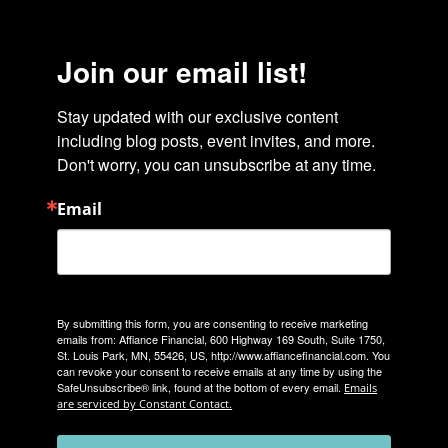
Join our email list!
Stay updated with our exclusive content 
including blog posts, event invites, and more. 
Don't worry, you can unsubscribe at any time.
Email
By submitting this form, you are consenting to receive marketing
emails from: Affiance Financial, 600 Highway 169 South, Suite 1750,
St. Louis Park, MN, 55426, US, http://www.affiancefinancial.com. You
can revoke your consent to receive emails at any time by using the
SafeUnsubscribe® link, found at the bottom of every email.
Emails
are serviced by Constant Contact.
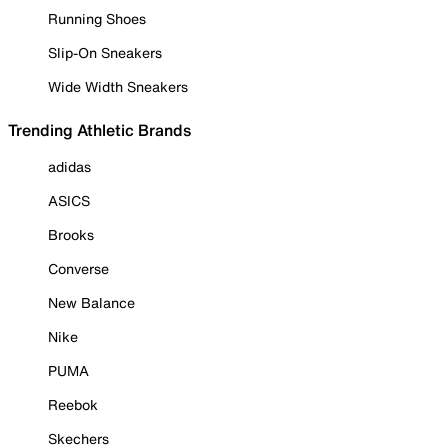
Running Shoes
Slip-On Sneakers
Wide Width Sneakers
Trending Athletic Brands
adidas
ASICS
Brooks
Converse
New Balance
Nike
PUMA
Reebok
Skechers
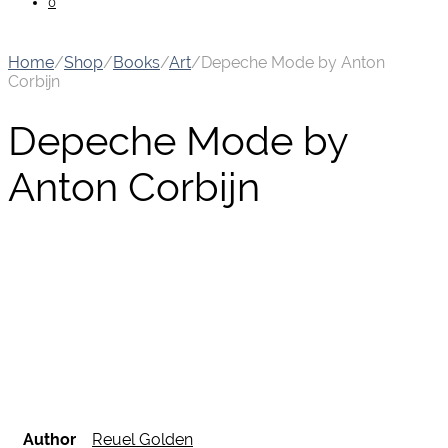
0
Home
/
Shop
/
Books
/
Art
/
Depeche Mode by Anton
Corbijn
Depeche Mode by
Anton Corbijn
Author
Reuel Golden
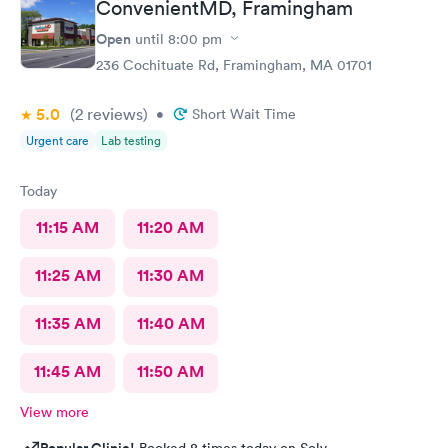
ConvenientMD, Framingham
Open
until
8:00 pm
236 Cochituate Rd, Framingham, MA 01701
5.0
(2
reviews
)
•
Short Wait Time
Urgent care
Lab testing
Today
11:15 AM
11:20 AM
11:25 AM
11:30 AM
11:35 AM
11:40 AM
11:45 AM
11:50 AM
View more
Popular Clinic!
Booked 8 times today on Solv.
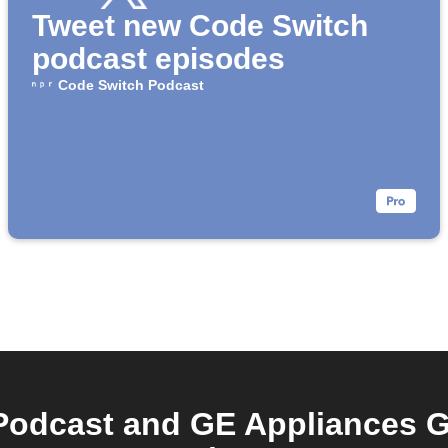
Tweet new Code Switch
podcast episodes
Code Switch Podcast
Podcast and GE Appliances G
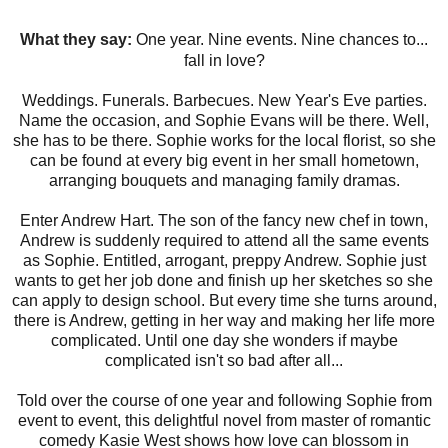
What they say:
One year. Nine events. Nine chances to...
fall in love?
Weddings. Funerals. Barbecues. New Year's Eve parties.
Name the occasion, and Sophie Evans will be there. Well,
she has to be there. Sophie works for the local florist, so she
can be found at every big event in her small hometown,
arranging bouquets and managing family dramas.
Enter Andrew Hart. The son of the fancy new chef in town,
Andrew is suddenly required to attend all the same events
as Sophie. Entitled, arrogant, preppy Andrew. Sophie just
wants to get her job done and finish up her sketches so she
can apply to design school. But every time she turns around,
there is Andrew, getting in her way and making her life more
complicated. Until one day she wonders if maybe
complicated isn't so bad after all...
Told over the course of one year and following Sophie from
event to event, this delightful novel from master of romantic
comedy Kasie West shows how love can blossom in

-------------------------

Write every record out again exactly as written. Pictures don't belong in the copy.

Join our email list!
Stay updated with our exclusive content 
including blog posts, event invites, and more. 
Don't worry, you can unsubscribe at any time.
Email
By submitting this form, you are consenting to receive marketing
emails from: Affiance Financial, 600 Highway 169 South, Suite 1750,
St. Louis Park, MN, 55426, US, http://www.affiancefinancial.com. You
can revoke your consent to receive emails at any time by using the
SafeUnsubscribe® link, found at the bottom of every email.
Emails
are serviced by Constant Contact.
Running Shoes
Slip-On Sneakers
Wide Width Sneakers
Trending Athletic Brands
adidas
ASICS
Brooks
Converse
New Balance
Nike
PUMA
Reebok
Skechers
0
Home
/
Shop
/
Books
/
Art
/
Depeche Mode by Anton
Corbijn
Depeche Mode by
Anton Corbijn
Author
Reuel Golden
ConvenientMD, Framingham
Open
until
8:00 pm
236 Cochituate Rd, Framingham, MA 01701
5.0
(2
reviews
)
•
Short Wait Time
Urgent care
Lab testing
Today
11:15 AM
11:20 AM
11:25 AM
11:30 AM
11:35 AM
11:40 AM
11:45 AM
11:50 AM
View more
Popular Clinic!
Booked 8 times today on Solv.
Tweet new Code Switch
podcast episodes
Code Switch Podcast
Podcast and GE Appliances G
What they say:
One year. Nine events. Nine chances to...
fall in love?
Weddings. Funerals. Barbecues. New Year's Eve parties.
Name the occasion, and Sophie Evans will be there. Well,
she has to be there. Sophie works for the local florist, so she
can be found at every big event in her small hometown,
arranging bouquets and managing family dramas.
Enter Andrew Hart. The son of the fancy new chef in town,
Andrew is suddenly required to attend all the same events
as Sophie. Entitled, arrogant, preppy Andrew. Sophie just
wants to get her job done and finish up her sketches so she
can apply to design school. But every time she turns around,
there is Andrew, getting in her way and making her life more
complicated. Until one day she wonders if maybe
complicated isn't so bad after all...
Told over the course of one year and following Sophie from
event to event, this delightful novel from master of romantic
comedy Kasie West shows how love can blossom in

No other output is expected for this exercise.